Il devrait par ailleurs développer son réseau de refuges temporaires, qui peine à répondre à la demande, souligne Mme Sosin.

« Les refuges sont petits, il y a peu de lits et le personnel manque, ce qui rend difficile d’augmenter la capacité d’accueil », souligne-t-elle.

L’organisation Groundworks, qui gère plusieurs établissements offrant des services aux sans-abri à Brattleboro, une petite ville du sud du Vermont, doit refuser chaque jour plusieurs personnes faute de place, indique une porte-parole, Libby Bennett.

La tâche du personnel n’est pas simple puisque nombre de sans-abri, très visibles dans le centre-ville de l’agglomération de 7500 habitants, présentent des problèmes de santé mentale qui exacerbent les risques de dérapage.

L’établissement en a fait les frais en avril dernier lorsqu’une femme en crise a tué une employée avec une hache.

Mme Bennett s’est bornée à dire, en évoquant la tragédie, qu’il est pratiquement impossible, vu le cadre juridique en place au Vermont, d’imposer un traitement à des personnes en crise qui s’y refusent.

Le directeur, Joshua Davis, pense qu’il est indéniable à l’heure actuelle que les ressources manquent à l’échelle de l’État pour répondre aux besoins des sans-abri.

Il était peut-être impossible financièrement de maintenir à long terme le programme permettant à des milliers de personnes d’être logées dans des motels, mais ça n’explique pas l’absence de plan de transition, dit-il.

M. Davis voit dans l’attitude des élus du Vermont à l’égard de l’itinérance le reflet de l’un des « plus grands mythes américains ». « Si vous travaillez fort, vous connaîtrez du succès.

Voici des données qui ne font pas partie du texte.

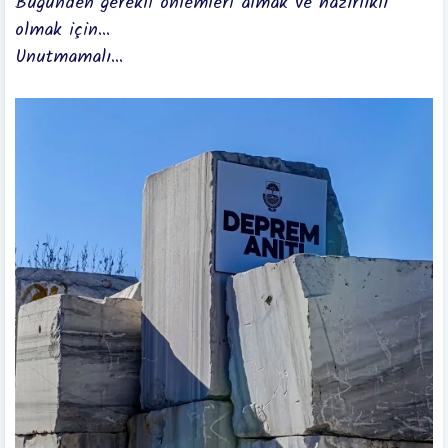
Bugünden gerekli önlemleri almak ve hazırlıklı
olmak için...
Unutmamalı...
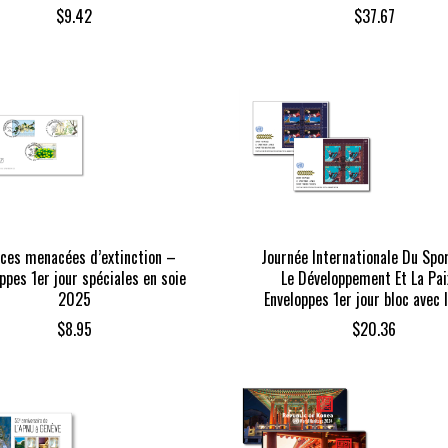
$
9.42
$
37.67
ces menacées d’extinction –
Journée Internationale Du Spo
ppes 1er jour spéciales en soie
Le Développement Et La Pai
2025
Enveloppes 1er jour bloc avec 
$
8.95
$
20.36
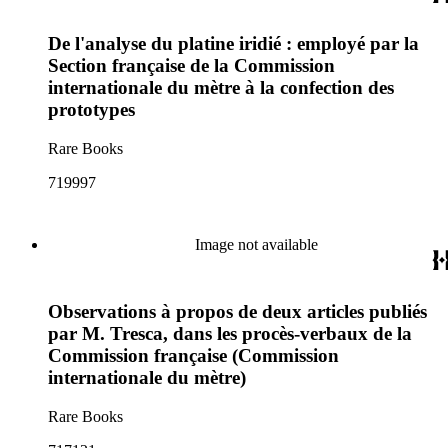
De l'analyse du platine iridié : employé par la
Section française de la Commission
internationale du mètre à la confection des
prototypes
Rare Books
719997
Image not available
Observations à propos de deux articles publiés
par M. Tresca, dans les procès-verbaux de la
Commission française (Commission
internationale du mètre)
Rare Books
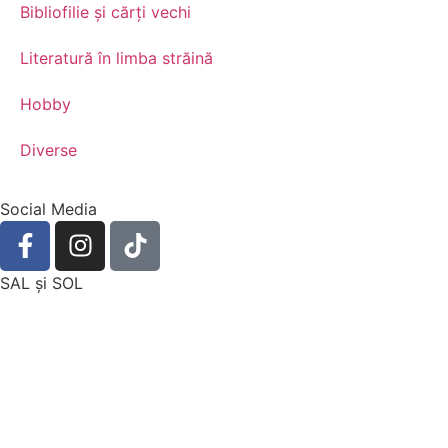
Bibliofilie și cărți vechi
Literatură în limba străină
Hobby
Diverse
Social Media
SAL şi SOL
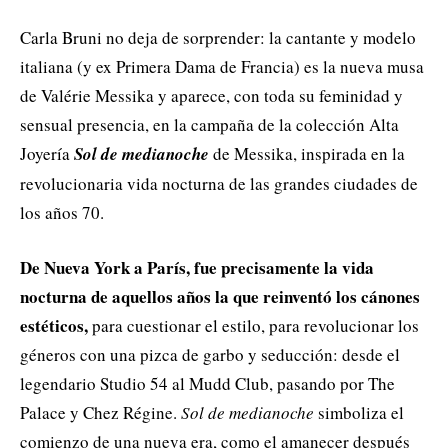
Carla Bruni no deja de sorprender: la cantante y modelo
italiana (y ex Primera Dama de Francia) es la nueva musa
de Valérie Messika y aparece, con toda su feminidad y
sensual presencia, en la campaña de la colección Alta
Joyería
Sol de medianoche
de Messika, inspirada en la
revolucionaria vida nocturna de las grandes ciudades de
los años 70.
De Nueva York a París, fue precisamente la vida
nocturna de aquellos años la que reinventó los cánones
estéticos,
para cuestionar el estilo, para revolucionar los
géneros con una pizca de garbo y seducción: desde el
legendario Studio 54 al Mudd Club, pasando por The
Palace y Chez Régine.
Sol de medianoche
simboliza el
comienzo de una nueva era, como el amanecer después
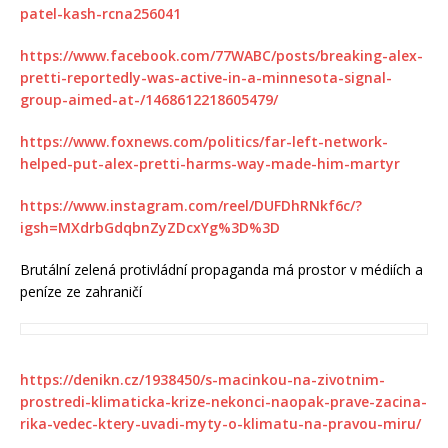
patel-kash-rcna256041
https://www.facebook.com/77WABC/posts/breaking-alex-
pretti-reportedly-was-active-in-a-minnesota-signal-
group-aimed-at-/1468612218605479/
https://www.foxnews.com/politics/far-left-network-
helped-put-alex-pretti-harms-way-made-him-martyr
https://www.instagram.com/reel/DUFDhRNkf6c/?
igsh=MXdrbGdqbnZyZDcxYg%3D%3D
Brutální zelená protivládní propaganda má prostor v médiích a
peníze ze zahraničí
https://denikn.cz/1938450/s-macinkou-na-zivotnim-
prostredi-klimaticka-krize-nekonci-naopak-prave-zacina-
rika-vedec-ktery-uvadi-myty-o-klimatu-na-pravou-miru/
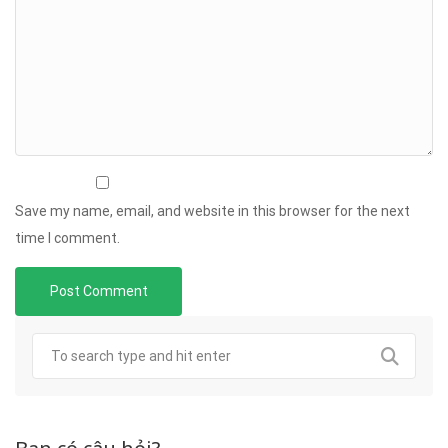
Save my name, email, and website in this browser for the next
time I comment.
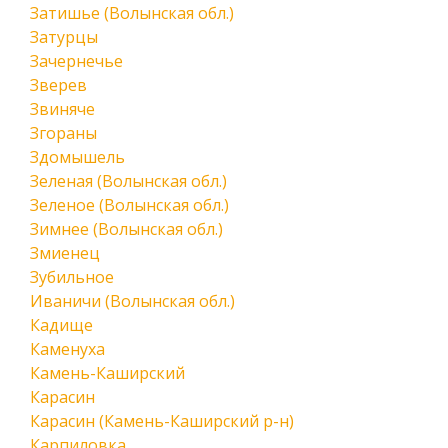
Затишье (Волынская обл.)
Затурцы
Зачернечье
Зверев
Звиняче
Згораны
Здомышель
Зеленая (Волынская обл.)
Зеленое (Волынская обл.)
Зимнее (Волынская обл.)
Змиенец
Зубильное
Иваничи (Волынская обл.)
Кадище
Каменуха
Камень-Каширский
Карасин
Карасин (Камень-Каширский р-н)
Карпиловка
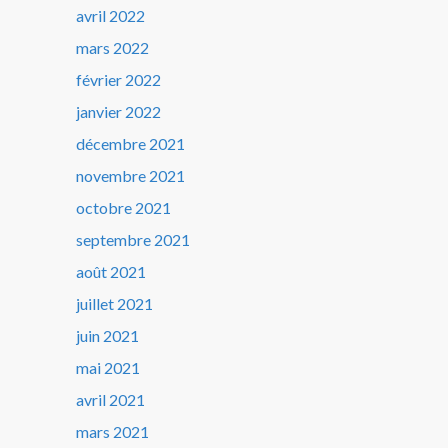
avril 2022
mars 2022
février 2022
janvier 2022
décembre 2021
novembre 2021
octobre 2021
septembre 2021
août 2021
juillet 2021
juin 2021
mai 2021
avril 2021
mars 2021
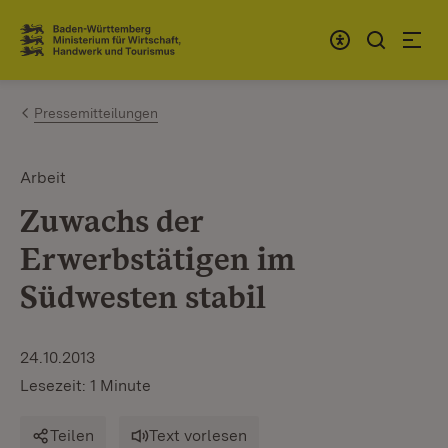
Zum Inhalt springen
Link zur Startseite
Pressemitteilungen
Arbeit
Zuwachs der
Erwerbstätigen im
Südwesten stabil
24.10.2013
Lesezeit: 1 Minute
Teilen
Text vorlesen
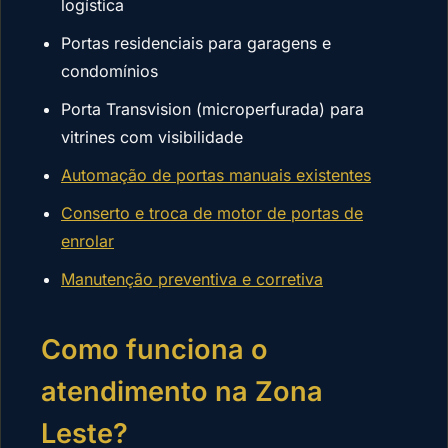
logística
Portas residenciais para garagens e
condomínios
Porta Transvision (microperfurada) para
vitrines com visibilidade
Automação de portas manuais existentes
Conserto e troca de motor de portas de
enrolar
Manutenção preventiva e corretiva
Como funciona o
atendimento na Zona
Leste?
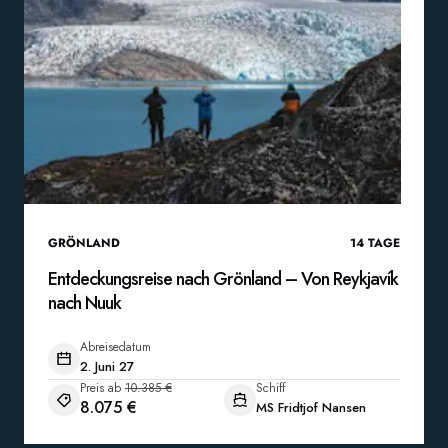
GRÖNLAND
14
TAGE
Entdeckungsreise nach Grönland – Von Reykjavík
nach Nuuk
Abreisedatum
2. Juni 27
Preis ab
10.385 €
Schiff
8.075 €
MS Fridtjof Nansen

Sinon, quelque chose ne va pas chez vous », résume-t-il.

Le gouvernement a souligné en annonçant la réforme du programme que certains de ses bénéficiaires avaient des « solutions de rechange » et attendaient, pour les mettre en œuvre, de perdre le soutien financier accordé.

Le gouverneur républicain de l’État, Phil Scott, a déclaré par ailleurs que le programme ne « fonctionnait pas » puisqu’il n’obligeait pas ses bénéficiaires à suivre des formations ou des thérapies.

La plupart des élus démocrates du Vermont, hormis un noyau qui a réussi à éviter le pire, ont défendu l’idée de sabrer complètement le programme, relève Brenda Siegel, militante qui a déjà été candidate au poste de gouverneur pour le Parti démocrate.

« Je ne peux pas croire qu’on a voulu pousser 3000 personnes dans le ravin », dit Mme Siegel.

Selon Anne Sosin, l’itinérance est souvent vue « comme un échec personnel plutôt qu’un échec institutionnel », au Vermont comme ailleurs au pays.

« À l’échelle des États-Unis, les valeurs progressistes passent souvent à la trappe lorsqu’il est question » de cette problématique, ajoute-t-elle.

La crise au Vermont en quelques chiffres

De 5000 à 6700

Nombre de logements devant être construits annuellement au Vermont d’ici 2030 pour rééquilibrer le marché immobilier, comparativement à 2100 actuellement

Source : Vermont Housing Finance Agency

75 %

Proportion de familles sans abri au Vermont comptant au moins une personne souffrant d’un handicap

Source : Vermont State Housing Authority

20 %

Proportion de familles défavorisées au Vermont pouvant bénéficier d’une aide fédérale pour payer leur loyer qui sont incapables de trouver un logement à louer dans les délais requis pour la conserver. Il y a un an, le chiffre était de 70 %.